# Euler phi function proof

• Nov 29th 2009, 09:24 PM
MichaelG
Euler phi function proof
Assuming that d divides n, prove that Φ(d) divides Φ(n)

hint; work with the prime factorization of d and n
• Nov 29th 2009, 09:56 PM
Bruno J.
Use the fact that $\displaystyle \phi(n)=n\prod_{p\mid n}(1-p^{-1})$. What can you say about $\displaystyle \phi(n)/\phi(d)$ using this?
• Nov 29th 2009, 09:58 PM
chiph588@
Suppose $\displaystyle d = p_1^{\alpha_1}p_2^{\alpha_2}\cdot\cdot\cdot p_k^{\alpha_k}$ and $\displaystyle n = p_1^{\beta_1}p_2^{\beta_2}\cdot\cdot\cdot p_k^{\beta_k}p_{k+1}^{\beta_{k+1}} \cdot\cdot\cdot p_r^{\beta_r}$ where $\displaystyle p_1$ through $\displaystyle p_k$ are the same for both $\displaystyle d$ and $\displaystyle n$.

Note $\displaystyle \beta_i \geq \alpha_i$.

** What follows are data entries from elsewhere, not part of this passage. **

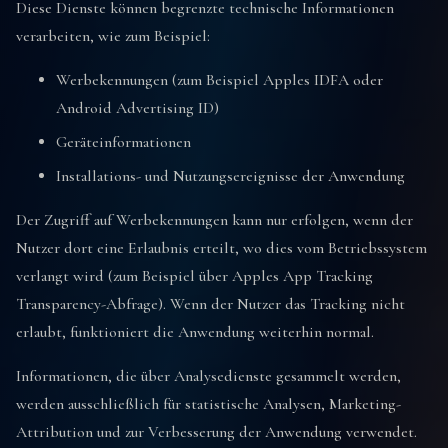
Diese Dienste können begrenzte technische Informationen
verarbeiten, wie zum Beispiel:
Werbekennungen (zum Beispiel Apples IDFA oder
Android Advertising ID)
Geräteinformationen
Installations- und Nutzungsereignisse der Anwendung
Der Zugriff auf Werbekennungen kann nur erfolgen, wenn der
Nutzer dort eine Erlaubnis erteilt, wo dies vom Betriebssystem
verlangt wird (zum Beispiel über Apples App Tracking
Transparency-Abfrage). Wenn der Nutzer das Tracking nicht
erlaubt, funktioniert die Anwendung weiterhin normal.
Informationen, die über Analysedienste gesammelt werden,
werden ausschließlich für statistische Analysen, Marketing-
Attribution und zur Verbesserung der Anwendung verwendet.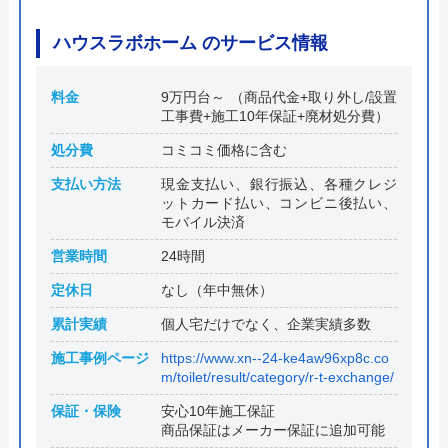
ハウスラボホーム のサービス情報
料金
9万円台～ （商品代金+取り外し/設置
工事費+施工10年保証+廃材処分費）
処分費
コミコミ価格に含む
支払い方法
現金支払い、銀行振込、各種クレジ
ットカード払い、コンビニ後払い、
モバイル決済
営業時間
24時間
定休日
なし（年中無休）
累計実績
個人宅だけでなく、企業実績多数
施工事例ページ
https://www.xn--24-ke4aw96xp8c.co
m/toilet/result/category/r-t-exchange/
保証・保険
安心10年施工保証
商品保証はメーカー保証に追加可能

$\displaystyle \phi(n) = \phi(p_1^{\beta_1}p_2^{\beta_2}\cdot\cdot\cdot p_k^{\beta_k})\phi(p_{k+1}^{\beta_{k+1}} \cdot\cdot\cdot p_r^{\beta_r}) = C \cdot p_1^{\beta_1-1}p_2^{\beta_2-1}\cdot\cdot\cdot p_k^{\beta_k-1}(p_1-1)(p_2-1)\cdot\cdot\cdot(p_k-1)$

$\displaystyle \phi(d) = \phi(p_1^{\alpha_1}p_2^{\alpha_2}\cdot\cdot\cdot p_k^{\alpha_k}) = p_1^{\alpha_1-1}p_2^{\alpha_2-1}\cdot\cdot\cdot p_k^{\alpha_k-1}(p_1-1)(p_2-1)\cdot\cdot\cdot(p_k-1)$

Now just match up terms to see indeed $\displaystyle \phi(d) \mid \phi(n)$.